International Communique No.218 – INVESTORS REACTING CALMLY TO NEWS

2019-10-29T08:28:34+10:00October 29th, 2019|

INVESTORS REACTING CALMLY TO NEWS

Risk assets were bid upwards last week following an easing in geopolitical stress. A ‘hard Brexit’ now seems less likely, and the UK will be given until 31 January 2020 to get its act together. Meanwhile Donald Trump is confident that a partial trade deal can be clinched with China around mid-November in Chile.

Economic growth remains lacklustre, pinned back by higher trade barriers – which are hampering world trade flows and business investment. Countering this, the central banks are keeping the cash flowing in, which is at least encouraging the general mood. Last Thursday, ECB governors voted unanimously to keep policy unchanged. Mario Draghi, his last time at the wheel, sounded a sour note about the Euro area’s growth outlook, just as latest PMI numbers had confirmed stagnation. Over in Germany, the services reading dropped to 51.2 versus the expected 52, while the manufacturing indicator eked out a moderate increase up to 41.9. The Ifo index (tracking the business climate) was a mere 91.5. Calls for the German government to start spending are becoming deafening but it insists on maintaining a balanced budget. In the US, durable goods orders most recently fell (especially in transport), but the manufacturing PMI recovered to 51.5.
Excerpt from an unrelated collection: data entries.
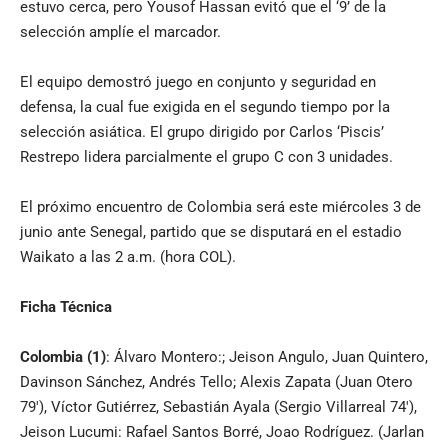
estuvo cerca, pero Yousof Hassan evitó que el ‘9’ de la
selección amplíe el marcador.
El equipo demostró juego en conjunto y seguridad en
defensa, la cual fue exigida en el segundo tiempo por la
selección asiática. El grupo dirigido por Carlos ‘Piscis’
Restrepo lidera parcialmente el grupo C con 3 unidades.
El próximo encuentro de Colombia será este miércoles 3 de
junio ante Senegal, partido que se disputará en el estadio
Waikato a las 2 a.m. (hora COL).
Ficha Técnica
Colombia
(1)
: Álvaro Montero:; Jeison Angulo, Juan Quintero,
Davinson Sánchez, Andrés Tello; Alexis Zapata (Juan Otero
79′), Víctor Gutiérrez, Sebastián Ayala (Sergio Villarreal 74′),
Jeison Lucumi: Rafael Santos Borré, Joao Rodríguez. (Jarlan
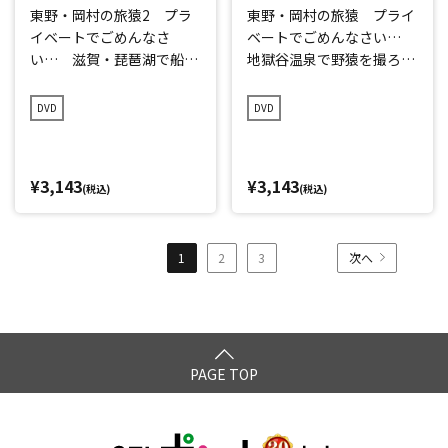
東野・岡村の旅猿2 プラ
東野・岡村の旅猿 プライ
イベートでごめんなさ
ベートでごめんなさい…
い… 滋賀・琵琶湖で船上
地獄谷温泉で野猿を撮ろ
クリスマスパーティーの
う!の旅＆是非見て欲しい
旅 プレミアム完全版
奈良の旅 プレミアム完全
DVD
DVD
版
¥3,143
¥3,143
(税込)
(税込)
1
2
3
次へ
PAGE TOP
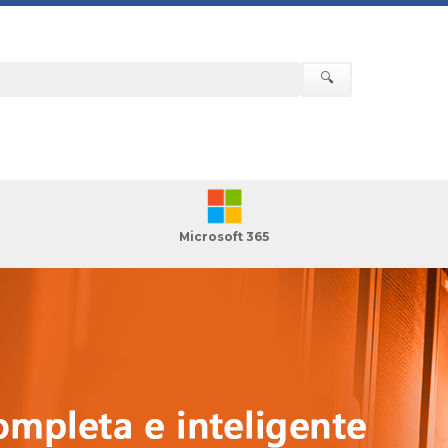
🔍
Microsoft 365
Reporting season is under way and results broadly have been higher than expected, which has provided further support to equity markets. Investors have reacted positively to guidance, despite a disappointing outlook from industrials such as Boeing and Caterpillar, reflecting a renewed appetite for risk. Likewise, the share price of Amazon, which forecasts a low advance in volumes during the festive season and reduced cloud business, hardly budged. Last week the semiconductor sector was trending upwards while luxury goods firms such as Hermès and Kering, which had been causing concern following the events in Hong Kong, did fine in the end.
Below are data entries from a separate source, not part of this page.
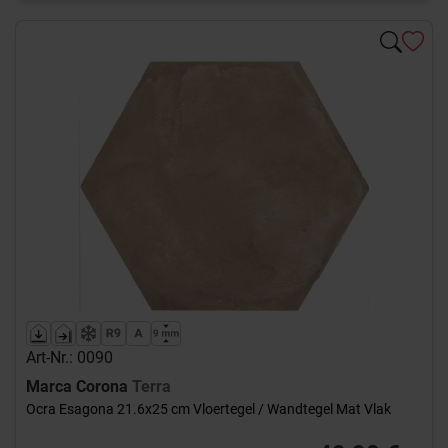
Art-Nr.: 0090
Marca Corona
Terra
Ocra Esagona 21.6x25 cm Vloertegel / Wandtegel Mat Vlak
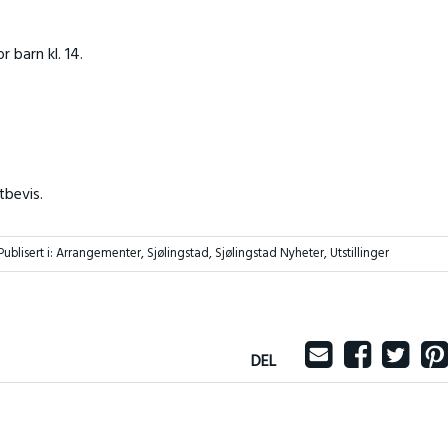
r barn kl. 14.
tbevis.
Publisert i:
Arrangementer
,
Sjølingstad
,
Sjølingstad Nyheter
,
Utstillinger
DEL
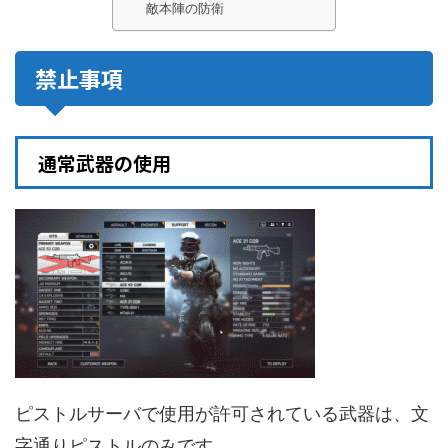
敵本陣の防衛
禁止事項
通常武器の使用
ピストルサーバで使用が許可されている武器は、文
字通りピストルのみです。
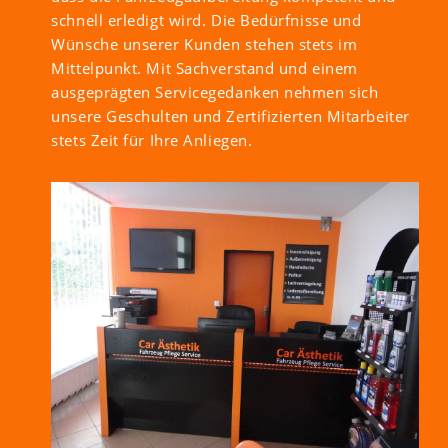
schnell erledigt wird. Die Bedürfnisse und
Wünsche unserer Kunden stehen stets im
Mittelpunkt. Mit Sachverstand und einem
ausgeprägten Servicegedanken nehmen sich
unsere Geschulten und Zertifizierten Mitarbeiter
stets Zeit für Ihre Anliegen.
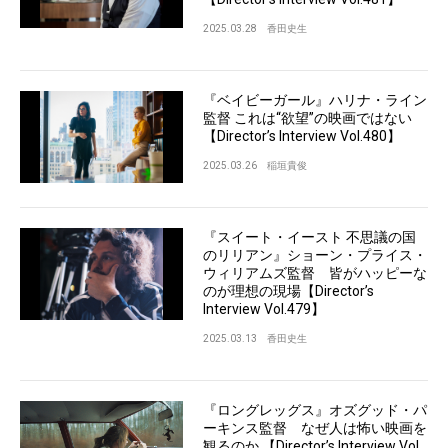
2025.03.28
香田史生
『ベイビーガール』ハリナ・ライン
監督 これは“欲望”の映画ではない
【Director’s Interview Vol.480】
2025.03.26
稲垣貴俊
『スイート・イースト 不思議の国
のリリアン』ショーン・プライス・
ウィリアムズ監督 皆がハッピーな
のが理想の現場【Director’s
Interview Vol.479】
2025.03.13
香田史生
『ロングレッグス』オズグッド・パ
ーキンス監督 なぜ人は怖い映画を
観るのか 【Director’s Interview Vol.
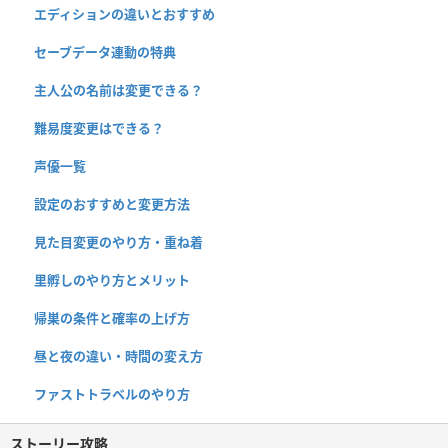
エディションの違いとおすすめ
セーブデータ連動の特典
主人公の名前は変更できる？
難易度変更はできる？
声優一覧
設定のおすすめと変更方法
見た目変更のやり方・重ね着
里孵しのやり方とメリット
帰巣の条件と確率の上げ方
昼と夜の違い・時間の変え方
ファストトラベルのやり方
ストーリー攻略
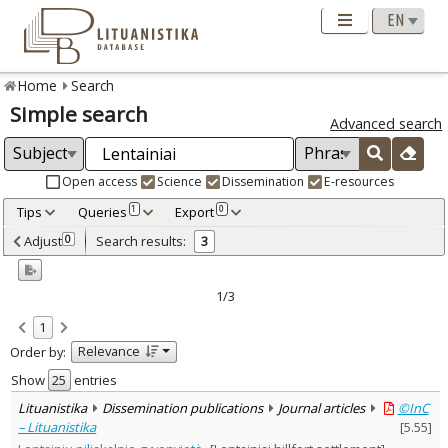
Home
Search
Simple search
Advanced search
Open access
Science
Dissemination
E-resources
Tips
Queries
Export
1
0
Adjusted by criteria
Adjust
Search results:
0
3
0
Year
–
2007
2017
1/3
Refine
:
1
Open access
3
Relevance
Order by:
Dissemination publications
3
Document Type
:
Show
entries
Journal articles
3
Lituanistika
Dissemination publications
Journal articles
©InC
Subject area
:
– Lituanistika
[
5.55
]
Archaeology
3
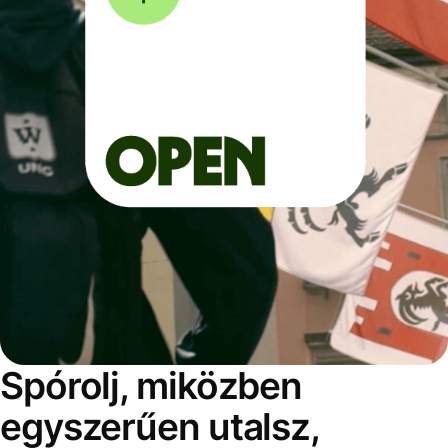
Spórolj, miközben
egyszerűen utalsz,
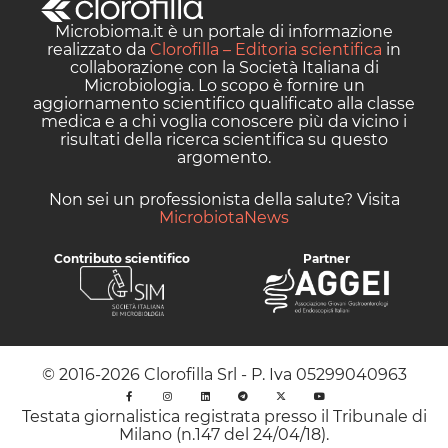
Microbioma.it è un portale di informazione
realizzato da
Clorofilla – Editoria scientifica
in
collaborazione con la Società Italiana di
Microbiologia. Lo scopo è fornire un
aggiornamento scientifico qualificato alla classe
medica e a chi voglia conoscere più da vicino i
risultati della ricerca scientifica su questo
argomento.
Non sei un professionista della salute? Visita
MicrobiotaNews
Contributo scientifico
Partner
© 2016-2026 Clorofilla Srl - P. Iva 05299040963
Testata giornalistica registrata presso il Tribunale di
Milano (n.147 del 24/04/18).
On the outcome of the Fed meeting ending this Wednesday, futures contracts price in a 90%-plus probability of a quarter-point reduction in the Fed Funds rate, justified by deteriorating economic conditions. Job creation is estimated at just 95,000 in October and GDP growth at 1.6% year on year in the third quarter, according to consensus figures. Equity markets have been on the rise since early October but this round of appreciation does not bear the hallmark of the exuberance often preceding sharp corrections. Overall, average exposure to equities has declined in recent months. Geopolitical fears continue to linger but investors are reacting to news calmly.